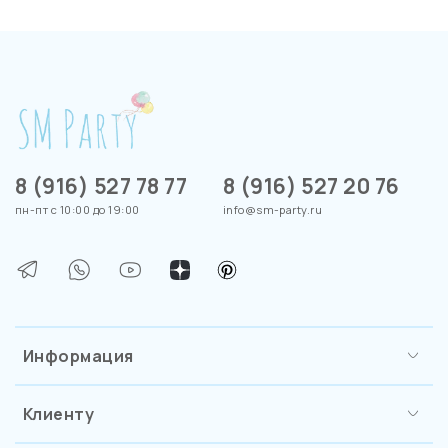
8 (916) 527 78 77
8 (916) 527 20 76
пн-пт с 10:00 до 19:00
info@sm-party.ru
Информация
Клиенту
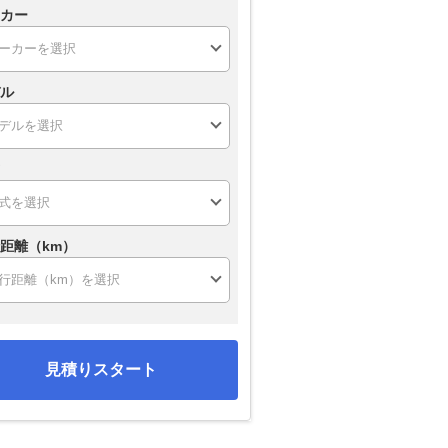
カー
ル
距離（km）
見積りスタート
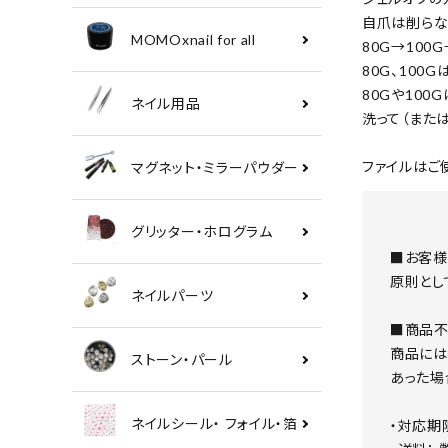
自爪は削らな
MOMOxnail for all
80G→100
80G、100
80Gや10
ネイル用品
洗って（また
ファイルはご
マグネット・ミラーパウダー
グリッター・ホログラム
■お客様
原則とし
ネイルパーツ
■商品不
商品には
ストーン・パール
あった場
ネイルシール・ フォイル・箔
・対応期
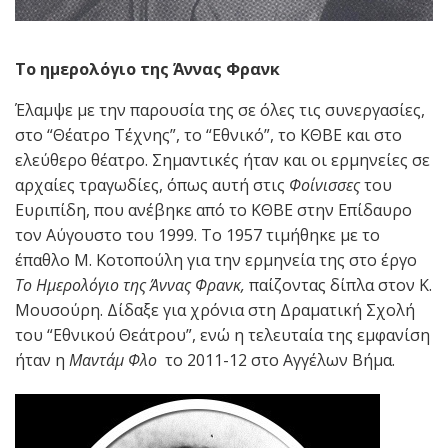
Το ημερολόγιο της Άννας Φρανκ
Έλαμψε με την παρουσία της σε όλες τις συνεργασίες,
στο “Θέατρο Τέχνης”, το “Εθνικό”, το ΚΘΒΕ και στο
ελεύθερο θέατρο. Σημαντικές ήταν και οι ερμηνείες σε
αρχαίες τραγωδίες, όπως αυτή στις
Φοίνισσες
του
Ευριπίδη, που ανέβηκε από το ΚΘΒΕ στην Επίδαυρο
τον Αύγουστο του 1999. Το 1957 τιμήθηκε με το
έπαθλο Μ. Κοτοπούλη για την ερμηνεία της στο έργο
Το Ημερολόγιο της Άννας Φρανκ,
παίζοντας δίπλα στον Κ.
Μουσούρη. Δίδαξε για χρόνια στη Δραματική Σχολή
του “Εθνικού Θεάτρου”, ενώ η τελευταία της εμφανίση
ήταν η
Μαντάμ Φλο
το 2011-12 στο Αγγέλων Βήμα.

(What you should do):
Each line above that holds the string "Φρανκ" should be copied and shown.

(Task response):
Το ημερολόγιο της Άννας Φρανκ
Το Ημερολόγιο της Άννας Φρανκ,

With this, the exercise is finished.